740.0011 Pacific War/2704

The Ambassador in China (Gauss) to the Secretary of State

No. 518

Sir: I have the honor to enclose for the Department’s information a memorandum of conversation with Dr. Henry Chang, Director of the American Department of the Ministry for Foreign Affairs. Dr. Chang has only recently returned to China after more than a decade abroad in the diplomatic service. His last post was Minister to Chile. Although Dr. Chang is not party to the councils of the great on high policy, he is an official of intelligence and his observations, coming from a Chinese who is seeing his country anew after many years, are worthy of note as representing in some degree the viewpoint of the strata of Chinese officialdom in which he finds himself.

Respectfully yours,

C. E. Gauss
[Enclosure]

Memorandum by the Counselor of Embassy in China (Vincent) to the Ambassador in China (Gauss)

This morning I called on Dr. Henry Chang, Director of the American Department of the Foreign Office. After we had finished with the immediate business of my call (American radio stations in Chungking), the conversation turned to the general situation in China in relation to the war effort.

I wanted to get from Dr. Chang (and told him so) his impressions, as a Chinese back in China after many years’ absence, of the China scene in relation to the general war effort.

Dr. Chang said that the circumstance or condition which had impressed him most upon his return was the fortitude with which the [Page 117] Chinese people were carrying on with the war and the confidence with which they looked forward to ultimate victory. He said that, from his own observations and from information coming to him, he reached the conclusion that this fortitude and this confidence were general throughout China, among the people in the capital and in the provinces and among all classes. There was war weariness, of course, but this did not seem to modify the feeling that resistance must be continued until the Japanese were driven from the country. Much hope had been placed upon the entrance of America and England into the war in the Pacific and the initial reverses had, quite naturally, made for disappointment.
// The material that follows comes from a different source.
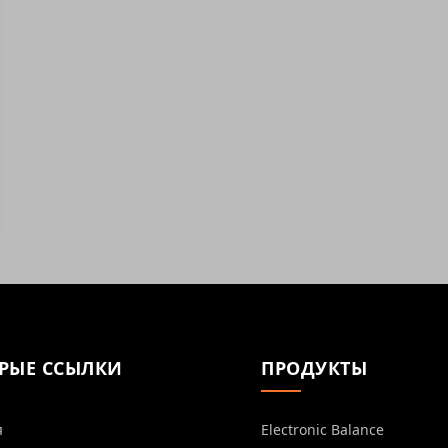
РЫЕ ССЫЛКИ
ПРОДУКТЫ
я
Electronic Balance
It was a fact that the economic and the military situation in China had actually worsened as a result of the general war in the Pacific but that morale had not. He said that Chinese generally had a sincere expectation that the United Nations would win the war.

Dr. Chang commented that Chinese with whom he was in contact felt that China was not being given sufficient aid. He pointed to production reports from the United States and said that the Chinese felt that the China theater of the war merited greater support. He referred to talk of a “second front” and said that China might be considered the “second front”. I mentioned transportation difficulties He said that he had in mind principally air support and the materials that would be required to support an American air force in China. Materials for arsenals were also mentioned. He expressed the opinion that some definite amount of support, which took into consideration transportation facilities, should be decided upon and that then definite provision should be made for getting that support to China.

Dr. Chang said that he had never heard the matter of assistance from America mentioned as essential to the continuance of Chinese resistance. China needed assistance but China would continue to fight whether she received assistance or not. He dismissed as baseless rumor any talk of China’s entertaining peace proposals from Japan.

Dr. Chang thought, as many other Chinese officials, that the Japanese were planning an attack on Siberia but were delaying action in the hope that Russian reverses in Europe would soon present a more favorable opportunity for their offensive. He considered the Japanese campaigns in Chekiang and Kiangsu as offensives with a limited and defensive objective. He did not anticipate any major Japanese offensive against China at this time and did not consider as realistic prognostications that the Japanese had plans for establishing rail connections between Korea and French Indo-China through eastern China.